PROMPT | Your answer should be one number: the count of lines below that contain "days".

DATA FOR ANALYSIS |

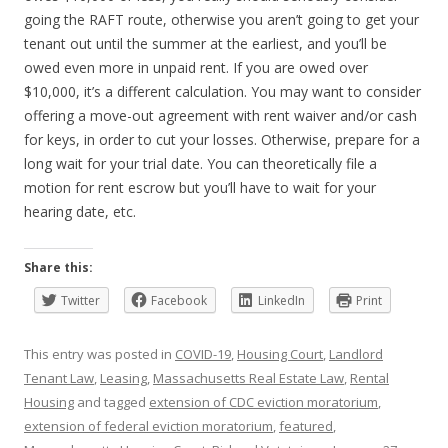
going the RAFT route, otherwise you aren’t going to get your
tenant out until the summer at the earliest, and you’ll be
owed even more in unpaid rent. If you are owed over
$10,000, it’s a different calculation. You may want to consider
offering a move-out agreement with rent waiver and/or cash
for keys, in order to cut your losses. Otherwise, prepare for a
long wait for your trial date. You can theoretically file a
motion for rent escrow but you’ll have to wait for your
hearing date, etc.
Share this:
Twitter
Facebook
LinkedIn
Print
This entry was posted in
COVID-19
,
Housing Court
,
Landlord
Tenant Law
,
Leasing
,
Massachusetts Real Estate Law
,
Rental
Housing
and tagged
extension of CDC eviction moratorium
,
extension of federal eviction moratorium
,
featured
,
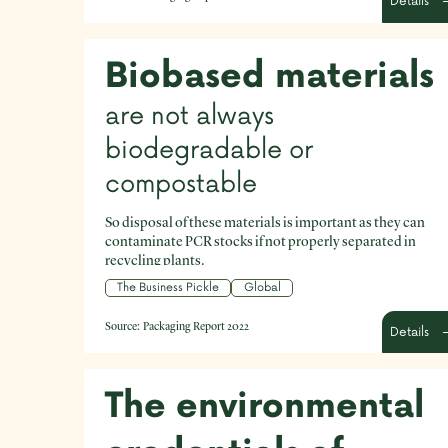
Details
packaging that could be removed altogether?
Biobased materials
are not always
biodegradable or
compostable
So disposal of these materials is important as they can
contaminate PCR stocks if not properly separated in
recycling plants.
The Business Pickle
Global
Source:
Packaging Report 2022
Details
The environmental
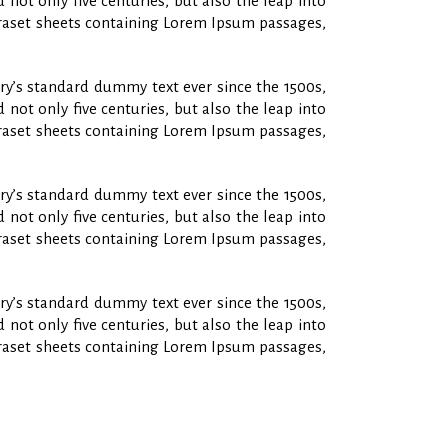
not only five centuries, but also the leap into
etraset sheets containing Lorem Ipsum passages,
ry’s standard dummy text ever since the 1500s,
not only five centuries, but also the leap into
etraset sheets containing Lorem Ipsum passages,
ry’s standard dummy text ever since the 1500s,
not only five centuries, but also the leap into
etraset sheets containing Lorem Ipsum passages,
ry’s standard dummy text ever since the 1500s,
not only five centuries, but also the leap into
etraset sheets containing Lorem Ipsum passages,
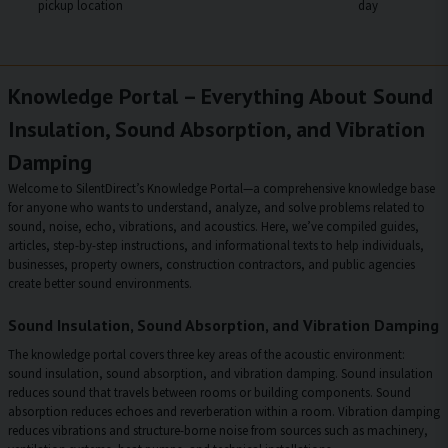
pickup location
day
Knowledge Portal – Everything About Sound
Insulation, Sound Absorption, and Vibration
Damping
Welcome to SilentDirect’s Knowledge Portal—a comprehensive knowledge base
for anyone who wants to understand, analyze, and solve problems related to
sound, noise, echo, vibrations, and acoustics. Here, we’ve compiled guides,
articles, step-by-step instructions, and informational texts to help individuals,
businesses, property owners, construction contractors, and public agencies
create better sound environments.
Sound Insulation, Sound Absorption, and Vibration Damping
The knowledge portal covers three key areas of the acoustic environment:
sound insulation, sound absorption, and vibration damping. Sound insulation
reduces sound that travels between rooms or building components. Sound
absorption reduces echoes and reverberation within a room. Vibration damping
reduces vibrations and structure-borne noise from sources such as machinery,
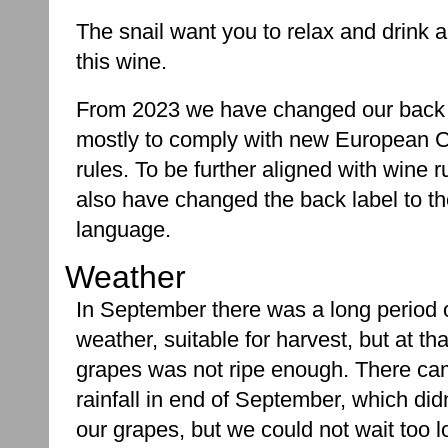
The snail want you to relax and drink a
this wine.
From 2023 we have changed our back 
mostly to comply with new European
rules. To be further aligned with wine r
also have changed the back label to t
language.
Weather
In September there was a long period 
weather, suitable for harvest, but at tha
grapes was not ripe enough. There ca
rainfall in end of September, which di
our grapes, but we could not wait too l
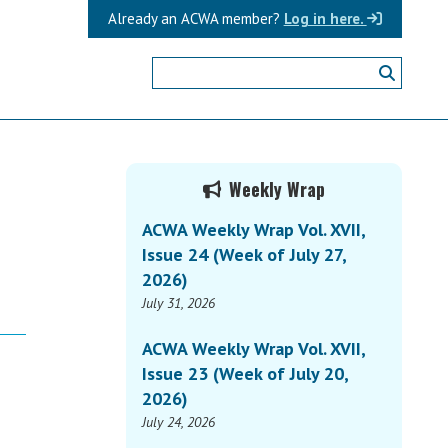
Already an ACWA member?
Log in here.
Primary
Weekly Wrap
Sidebar
ACWA Weekly Wrap Vol. XVII,
Issue 24 (Week of July 27,
2026)
July 31, 2026
ACWA Weekly Wrap Vol. XVII,
Issue 23 (Week of July 20,
2026)
July 24, 2026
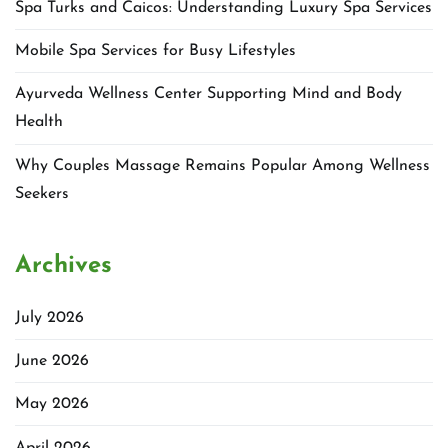
Spa Turks and Caicos: Understanding Luxury Spa Services
Mobile Spa Services for Busy Lifestyles
Ayurveda Wellness Center Supporting Mind and Body
Health
Why Couples Massage Remains Popular Among Wellness
Seekers
Archives
July 2026
June 2026
May 2026
April 2026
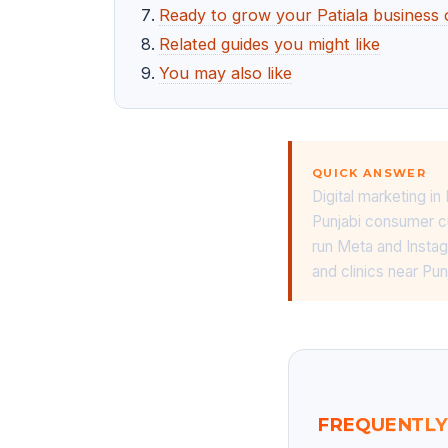
Ready to grow your Patiala business 
Related guides you might like
You may also like
QUICK ANSWER
Digital marketing in
Punjabi consumer cu
run Meta and Insta
and clinics near Pu
FREQUENTLY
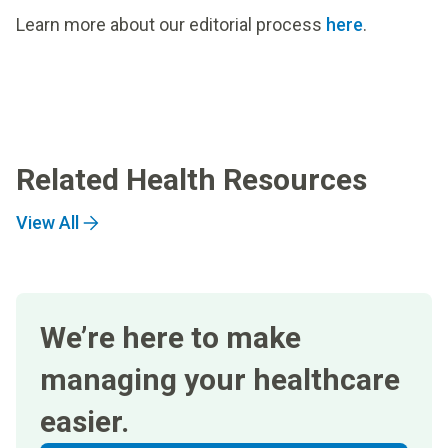
Learn more about our editorial process
here
.
Related Health Resources
View All
We’re here to make
managing your healthcare
easier.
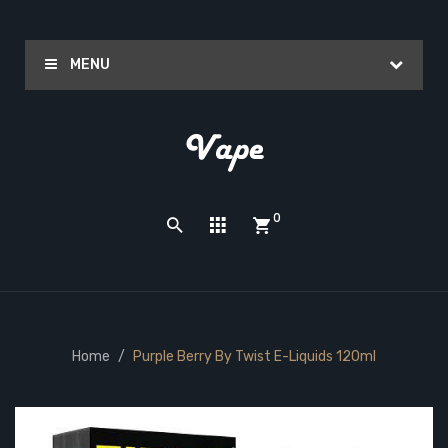
MENU
0
Home
Purple Berry By Twist E-Liquids 120ml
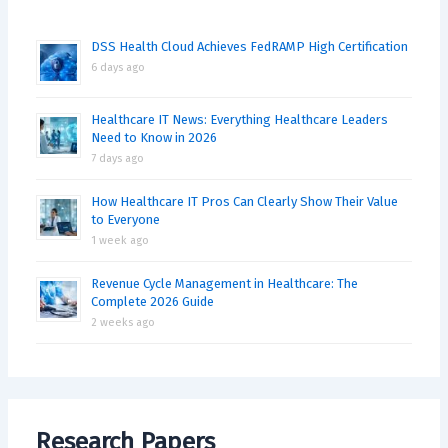
DSS Health Cloud Achieves FedRAMP High Certification
6 days ago
Healthcare IT News: Everything Healthcare Leaders
Need to Know in 2026
7 days ago
How Healthcare IT Pros Can Clearly Show Their Value
to Everyone
1 week ago
Revenue Cycle Management in Healthcare: The
Complete 2026 Guide
2 weeks ago
Research Papers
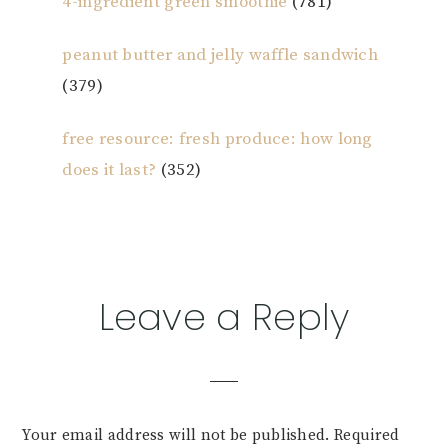
4-ingredient green smoothie
(781)
peanut butter and jelly waffle sandwich
(379)
free resource: fresh produce: how long
does it last?
(352)
Reader
Leave a Reply
Interactions
Your email address will not be published.
Required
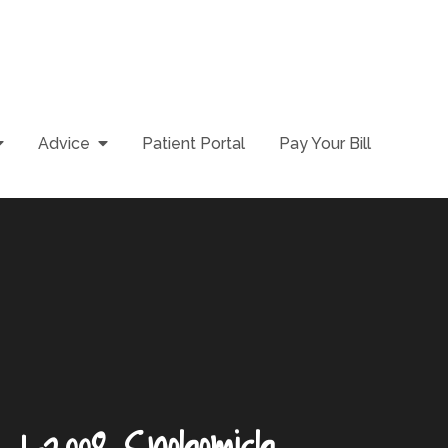
Advice
Patient Portal
Pay Your Bill
n_1-2008 Snohomish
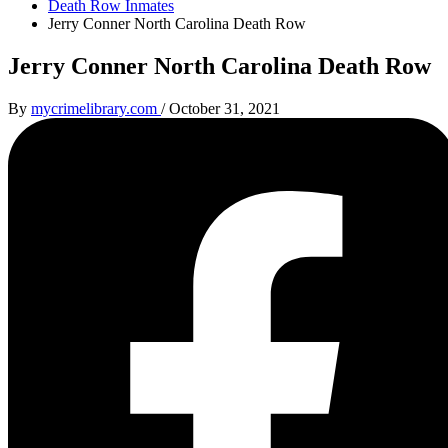
Death Row Inmates
Jerry Conner North Carolina Death Row
Jerry Conner North Carolina Death Row
By
mycrimelibrary.com
/
October 31, 2021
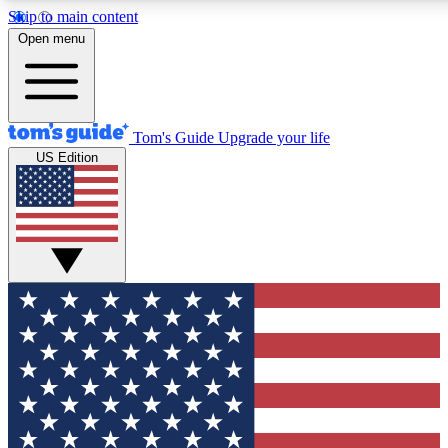
Skip to main content
12
24/7
30K+
Open menu
MEMBER FEATURES
ACCESS AVAILABLE
ACTIVE MEMBERS
Tom's Guide
Upgrade your life
US Edition
Exclusive Newsletters
Polls
Tech news direct to your inbox
Have your say in te
GET CLUB ACCESS QUICK
For the fastest way to join Tom's Guide Club enter your
email below. We'll send you a confirmation and sign you up
to our newsletter to keep you updated on all the latest news.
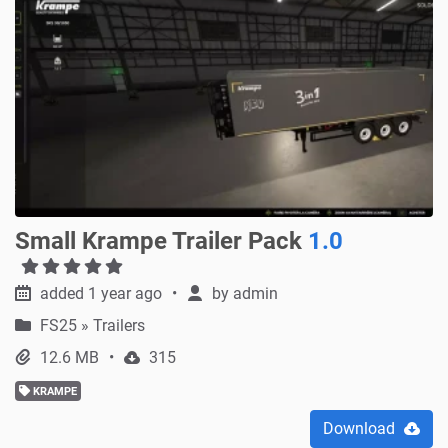
Small Krampe Trailer Pack
1.0
added 1 year ago
by
admin
FS25
»
Trailers
12.6 MB
315
KRAMPE
Download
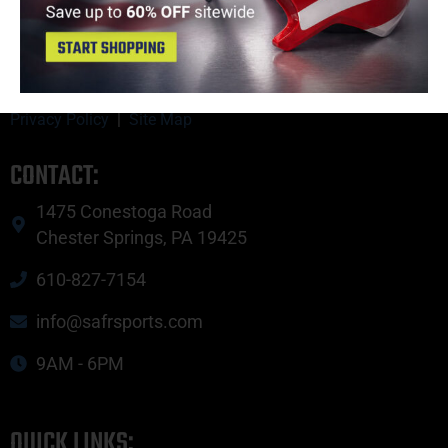
Copyright © 2023 SAFR Sports.
Privacy Policy
|
Site Map
CONTACT:
1475 Conestoga Road
Chester Springs, PA 19425
610-827-7154
info@safrsports.com
9AM - 6PM
QUICK LINKS:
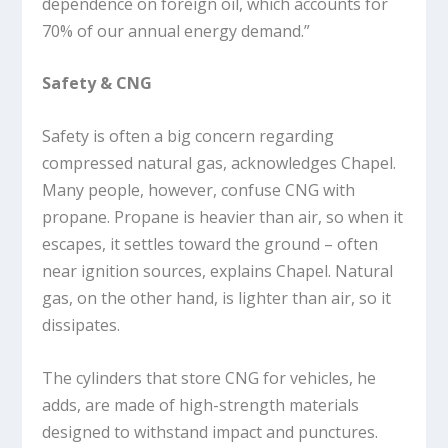
dependence on foreign oil, which accounts for
70% of our annual energy demand.”
Safety & CNG
Safety is often a big concern regarding
compressed natural gas, acknowledges Chapel.
Many people, however, confuse CNG with
propane. Propane is heavier than air, so when it
escapes, it settles toward the ground – often
near ignition sources, explains Chapel. Natural
gas, on the other hand, is lighter than air, so it
dissipates.
The cylinders that store CNG for vehicles, he
adds, are made of high-strength materials
designed to withstand impact and punctures.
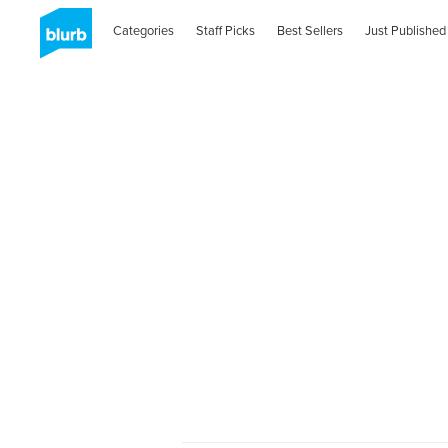
Categories
Staff Picks
Best Sellers
Just Published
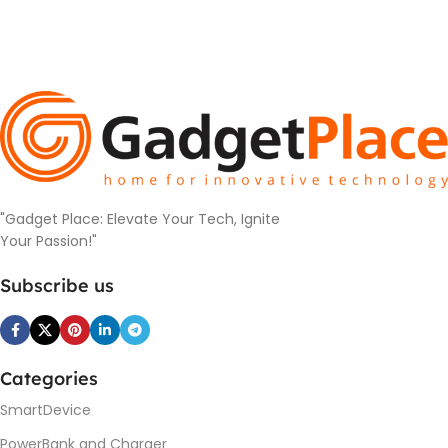
"Gadget Place: Elevate Your Tech, Ignite
Your Passion!"
Subscribe us
Categories
SmartDevice
PowerBank and Charger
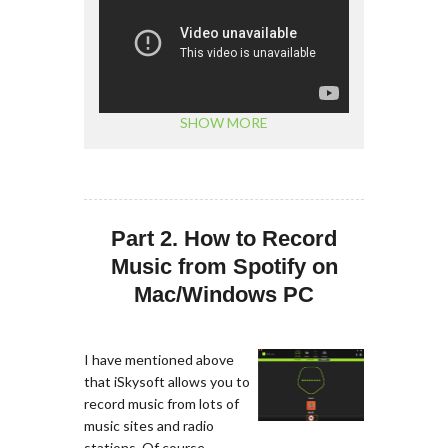
SHOW MORE
Part 2. How to Record
Music from Spotify on
Mac/Windows PC
I have mentioned above
that iSkysoft allows you to
record music from lots of
music sites and radio
stations. Of course,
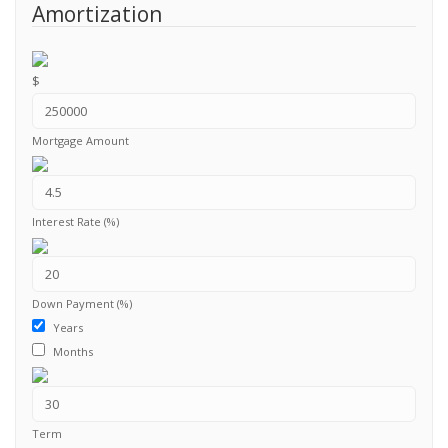
Amortization
$
Mortgage Amount
Interest Rate (%)
Down Payment (%)
Years
Months
Term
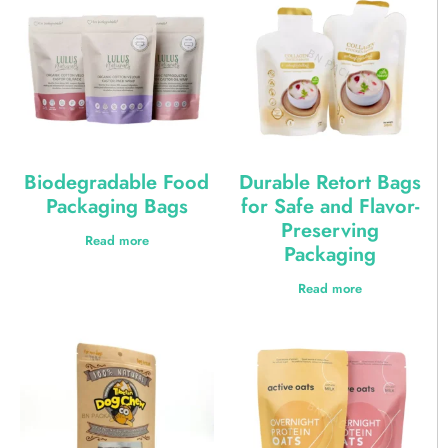
Biodegradable Food
Durable Retort Bags
Packaging Bags
for Safe and Flavor-
Preserving
Read more
Packaging
Read more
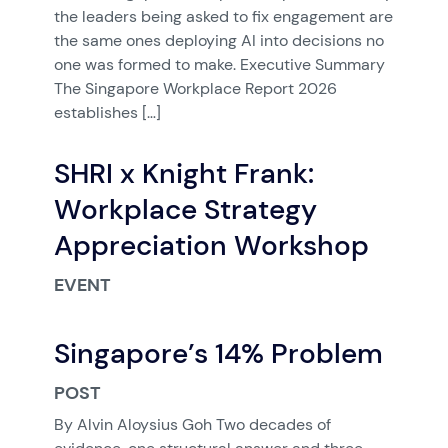
the leaders being asked to fix engagement are
the same ones deploying AI into decisions no
one was formed to make. Executive Summary
The Singapore Workplace Report 2026
establishes […]
SHRI x Knight Frank:
Workplace Strategy
Appreciation Workshop
EVENT
Singapore’s 14% Problem
POST
By Alvin Aloysius Goh Two decades of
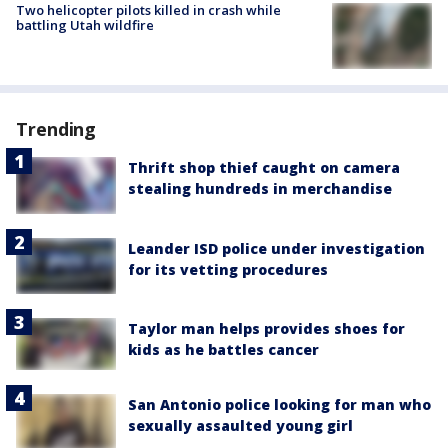
Two helicopter pilots killed in crash while
battling Utah wildfire
Trending
Thrift shop thief caught on camera
stealing hundreds in merchandise
Leander ISD police under investigation
for its vetting procedures
Taylor man helps provides shoes for
kids as he battles cancer
San Antonio police looking for man who
sexually assaulted young girl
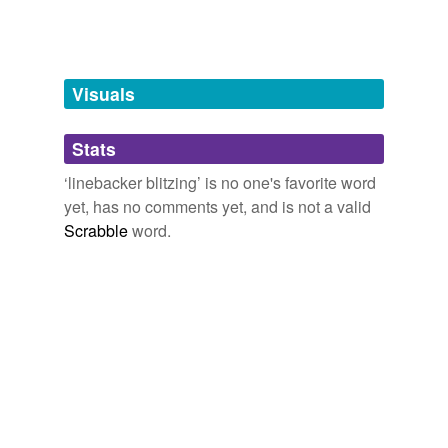
Free-form, user-generated categorization
Tags temporarily
unavailable.
Visuals
Adding tags is temporarily disabled while
we update our database.
Stats
‘linebacker blitzing’ is no one's favorite word
tagging
(0)
yet, has no comments yet, and is not a valid
Scrabble
word.
Words tagged 'linebacker blitzing'
Tagged words
temporarily
unavailable.
Adding tags is temporarily disabled while
we update our database.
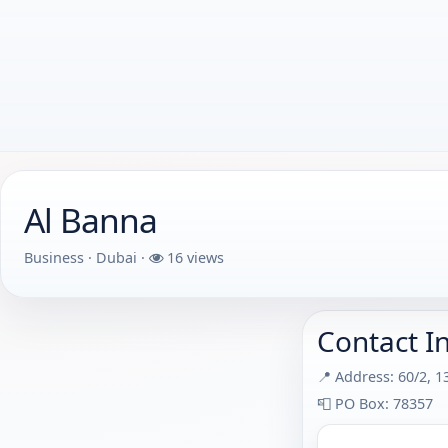
Al Banna
Business · Dubai ·
16 views
Contact I
📍 Address: 60/2, 1
📮 PO Box: 78357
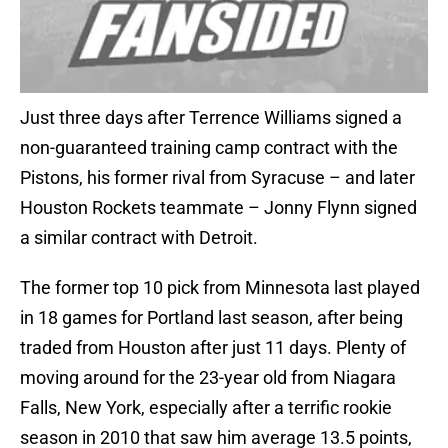
Just three days after Terrence Williams signed a
non-guaranteed training camp contract with the
Pistons, his former rival from Syracuse – and later
Houston Rockets teammate – Jonny Flynn signed
a similar contract with Detroit.
The former top 10 pick from Minnesota last played
in 18 games for Portland last season, after being
traded from Houston after just 11 days. Plenty of
moving around for the 23-year old from Niagara
Falls, New York, especially after a terrific rookie
season in 2010 that saw him average 13.5 points,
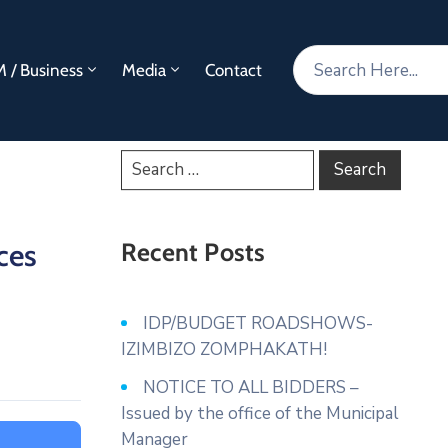
 / Business
Media
Contact
ces
Recent Posts
IDP/BUDGET ROADSHOWS-
IZIMBIZO ZOMPHAKATH!
NOTICE TO ALL BIDDERS –
Issued by the office of the Municipal
Manager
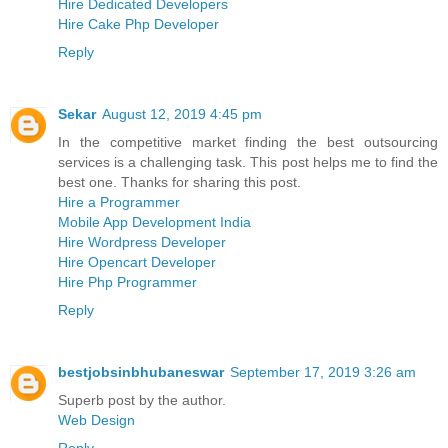
Hire Dedicated Developers
Hire Cake Php Developer
Reply
Sekar
August 12, 2019 4:45 pm
In the competitive market finding the best outsourcing
services is a challenging task. This post helps me to find the
best one. Thanks for sharing this post.
Hire a Programmer
Mobile App Development India
Hire Wordpress Developer
Hire Opencart Developer
Hire Php Programmer
Reply
bestjobsinbhubaneswar
September 17, 2019 3:26 am
Superb post by the author.
Web Design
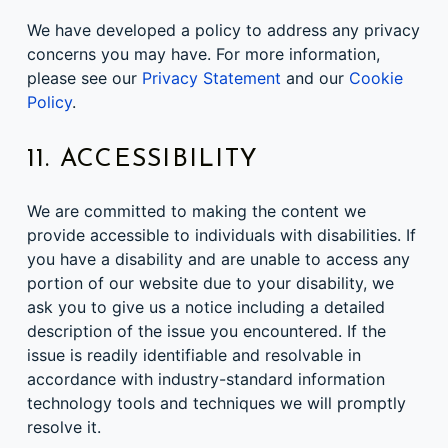
We have developed a policy to address any privacy
concerns you may have. For more information,
please see our
Privacy Statement
and our
Cookie
Policy
.
11. ACCESSIBILITY
We are committed to making the content we
provide accessible to individuals with disabilities. If
you have a disability and are unable to access any
portion of our website due to your disability, we
ask you to give us a notice including a detailed
description of the issue you encountered. If the
issue is readily identifiable and resolvable in
accordance with industry-standard information
technology tools and techniques we will promptly
resolve it.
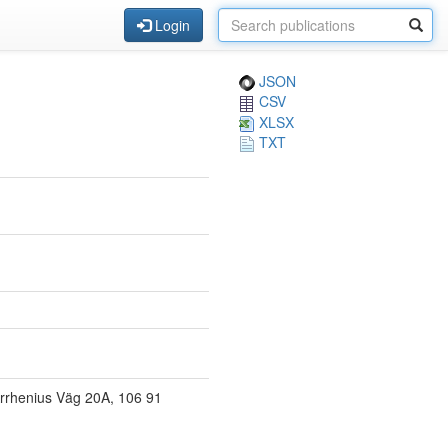
Login
JSON
CSV
XLSX
TXT
Arrhenius Väg 20A, 106 91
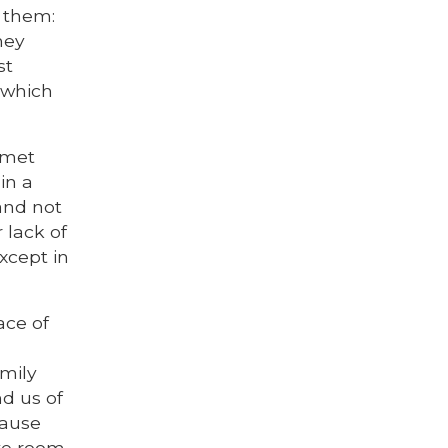
o them:
hey
st
 which
 met
in a
and not
 lack of
except in
ace of
amily
d us of
cause
ave room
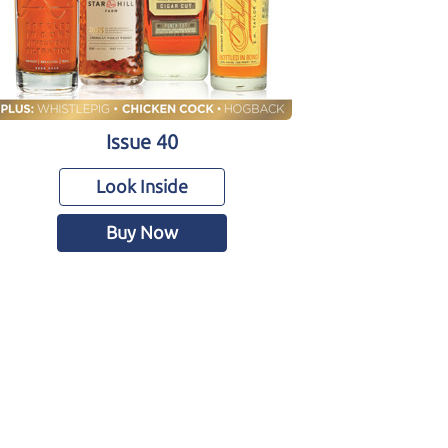
Issue 40
Look Inside
Buy Now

ANSWER BELOW | 4